In general, the ADC converter minimizes the conversion error around the middle value of the range. Therefore, all current signals are converted into a voltage signal of about 1V at design time. The parameters that the system needs to test are the spot brightness ratio and the grating transmittance. Therefore, it is necessary to measure the current of the probe before the non-grating and the current generated by the two bright spots after the grating is added. The current before the addition of the grating is approximately 0.4 to 0.5 mA, the current of the class 0 spot is approximately 0.1 to 0.2 mA, and the current of the class 1 spot is approximately 0.01 to 0.05 mA. Magnifications can vary greatly. Among them, the photodetector for measuring the zero-order light spot and the laser light without the grating is the same. In order to make the voltage generated by both of them to be around 1V, a single-pole, double-throw switch is designed to achieve different magnifications.
3 tester software design tester main program flow chart shown in Figure 3. These include A/D conversion subroutines, LED display subroutines, and external key interruption routines. 
Two-way A/D is used to sample the voltage signals obtained by the zero-level and first-level spot conversions. In order to improve the stability and reliability of the sampled data, digital filtering is used. Each channel data was sampled 150 times. After removing the maximum and minimum values, they were averaged. For each qualified grating, its spot brightness ratio and transmittance value are within a certain range. If it exceeds this range, the grating parameter is unqualified, and the instrument will display U or inverted U to indicate whether the parameter is overflow or underflow. Spill, convenient for users.
4 Test results and analysis For the 10 grating samples, the brightness ratio data of Class 1 and Class 0 tested are shown in Table 1. Five sets of data were measured for each of the same samples. The reference value is the standard sample value provided by the grating manufacturer. 
In equation (5) and equation (6): δ is the relative error; D is the mean square error; Ri is the measured value; R is the average value; N is the number of terms. The test results show that the tester's test error is less than 2%, and the mean square error is less than 2.2×10-3, which fully meets the design requirements.

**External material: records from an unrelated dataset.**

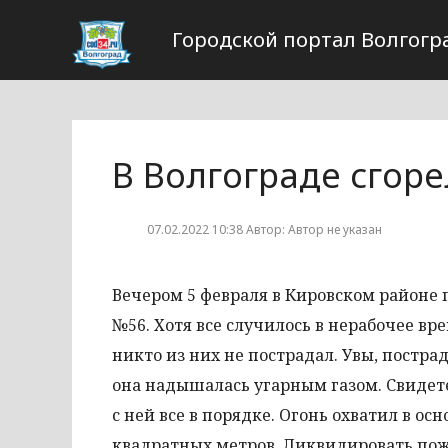
Городской портал Волгогр
В Волгограде сгор
07.02.2022 10:38 Автор: Автор не указан
Вечером 5 февраля в Кировском районе
№56. Хотя все случилось в нерабочее вр
никто из них не пострадал. Увы, постра
она надышалась угарным газом. Свидете
с ней все в порядке. Огонь охватил в о
квадратных метров. Ликвидировать пож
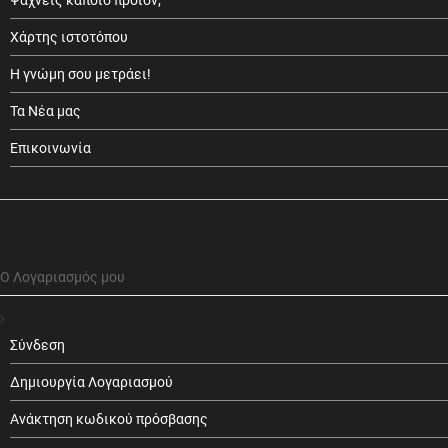
Ψάχνεις κάποιο προϊόν;
Χάρτης ιστοτόπου
Η γνώμη σου μετράει!
Τα Νέα μας
Επικοινωνία
Ο Λογαριασμός μου
Σύνδεση
Δημιουργία Λογαριασμού
Ανάκτηση κωδικού πρόσβασης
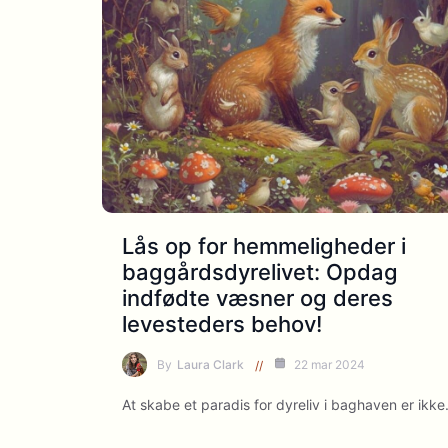
Lås op for hemmeligheder i
baggårdsdyrelivet: Opdag
indfødte væsner og deres
levesteders behov!
By
Laura Clark
22 mar 2024
At skabe et paradis for dyreliv i baghaven er ikk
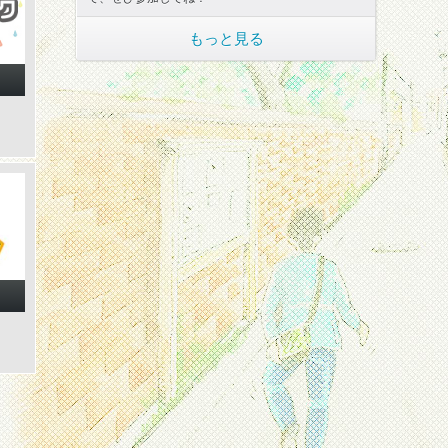
もっと見る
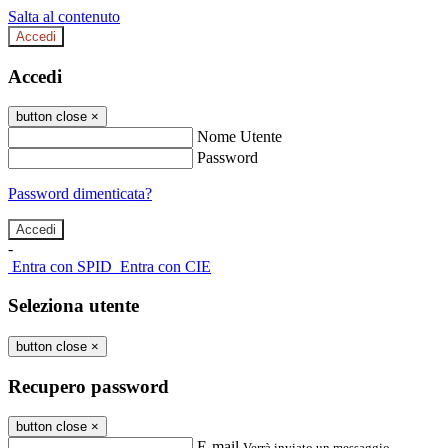
Salta al contenuto
Accedi
Accedi
button close
×
Nome Utente
Password
Password dimenticata?
-
Entra con SPID
Entra con CIE
Seleziona utente
button close
×
Recupero password
button close
×
E-mail
Verrà inviato un messaggio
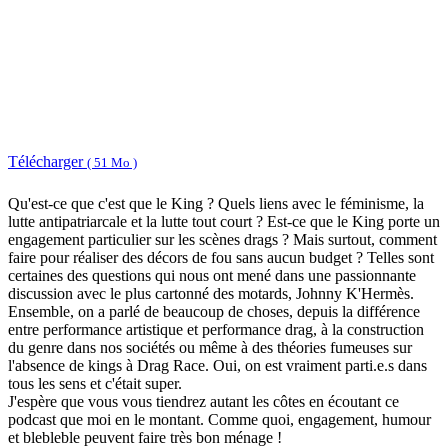
Télécharger
( 51 Mo )
Qu'est-ce que c'est que le King ? Quels liens avec le féminisme, la
lutte antipatriarcale et la lutte tout court ? Est-ce que le King porte un
engagement particulier sur les scènes drags ? Mais surtout, comment
faire pour réaliser des décors de fou sans aucun budget ? Telles sont
certaines des questions qui nous ont mené dans une passionnante
discussion avec le plus cartonné des motards, Johnny K'Hermès.
Ensemble, on a parlé de beaucoup de choses, depuis la différence
entre performance artistique et performance drag, à la construction
du genre dans nos sociétés ou même à des théories fumeuses sur
l'absence de kings à Drag Race. Oui, on est vraiment parti.e.s dans
tous les sens et c'était super.
J'espère que vous vous tiendrez autant les côtes en écoutant ce
podcast que moi en le montant. Comme quoi, engagement, humour
et blebleble peuvent faire très bon ménage !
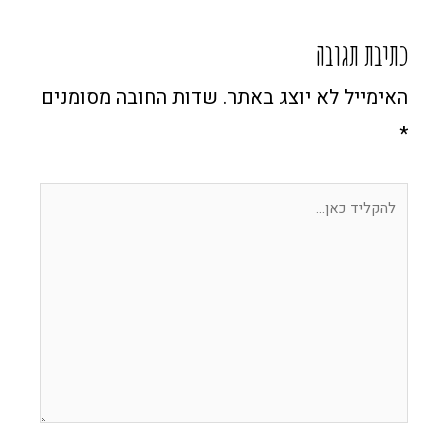
כתיבת תגובה
האימייל לא יוצג באתר.
שדות החובה מסומנים
*
להקליד
כאן...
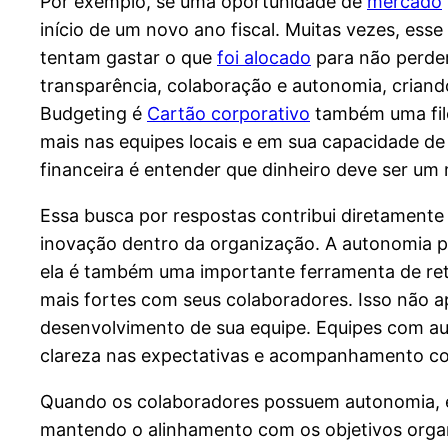
Por exemplo, se uma oportunidade de
mercado
início de um novo ano fiscal. Muitas vezes, ess
tentam gastar o que
foi alocado
para não perder
transparência, colaboração e autonomia, crian
Budgeting é
Cartão corporativo
também uma fil
mais nas equipes locais e em sua capacidade 
financeira é entender que dinheiro deve ser um
Essa busca por respostas contribui diretament
inovação dentro da organização. A autonomia pr
ela é também uma importante ferramenta de reten
mais fortes com seus colaboradores. Isso não 
desenvolvimento de sua equipe. Equipes com aut
clareza nas expectativas e acompanhamento co
Quando os colaboradores possuem autonomia, el
mantendo o alinhamento com os objetivos organ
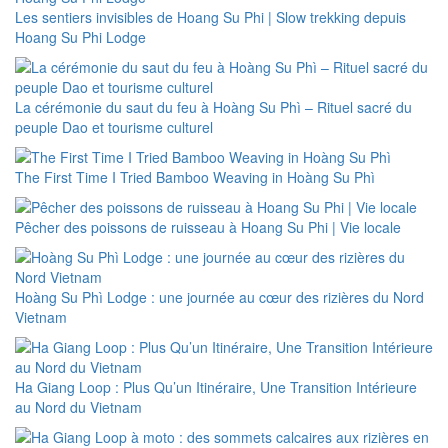
Les sentiers invisibles de Hoang Su Phi | Slow trekking depuis
Hoang Su Phi Lodge
La cérémonie du saut du feu à Hoàng Su Phì – Rituel sacré du
peuple Dao et tourisme culturel
The First Time I Tried Bamboo Weaving in Hoàng Su Phì
Pêcher des poissons de ruisseau à Hoang Su Phi | Vie locale
Hoàng Su Phì Lodge : une journée au cœur des rizières du Nord
Vietnam
Ha Giang Loop : Plus Qu’un Itinéraire, Une Transition Intérieure
au Nord du Vietnam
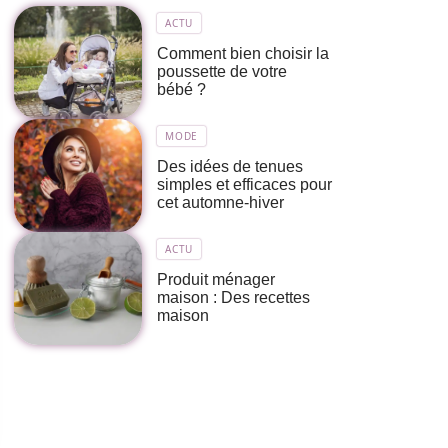
ACTU
Comment bien choisir la
poussette de votre
bébé ?
MODE
Des idées de tenues
simples et efficaces pour
cet automne-hiver
ACTU
Produit ménager
maison : Des recettes
maison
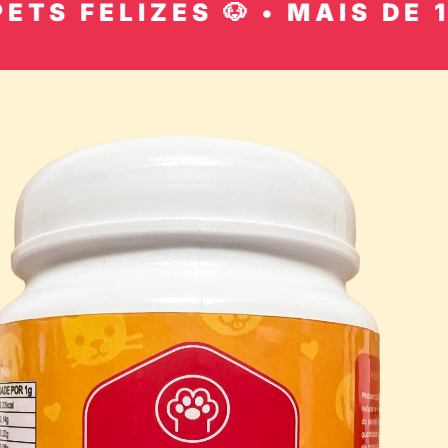
ELIZES 🐶 • MAIS DE 10 MIL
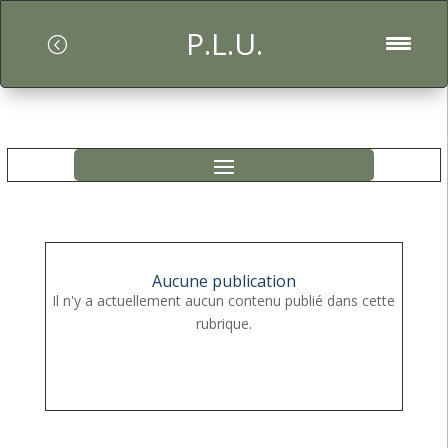
P.L.U.
l
Aucune publication
Il n'y a actuellement aucun contenu publié dans cette
rubrique.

5 Conclusion The design of the use of high-performance 16-bit SPCE061A microcontroller to achieve DVD and other equipment with laser diode diffraction grating tester, very suitable for small batch diffraction grating test. After actual test and verification, it has high stability and accuracy. With overflow alarm function, at the same time, the instrument is low in cost, small in size, high in detection efficiency, and has high promotion value.
Design of laser diffraction grating tester based on SPCE061A
Introduction Laser diffraction gratings are a key part of laser read-write heads in computer disc drives and consumer electronics devices. At present, the instruments used to measure the parameters of laser diffraction gratings are still relatively rare. The laser wavelength used in the DVD read/write head is usually 650nm. This design uses a 650nm laser diode LD (Laser Diode) as a diffraction grating source, and combines a high-performance 16-bit SPCE061A single-chip microcomputer to design a laser diffraction grating tester that mainly tests diffraction gratings. Class 0 and class 1 spot brightness and grating transmittance improve the accuracy and efficiency of diffraction grating quality testing.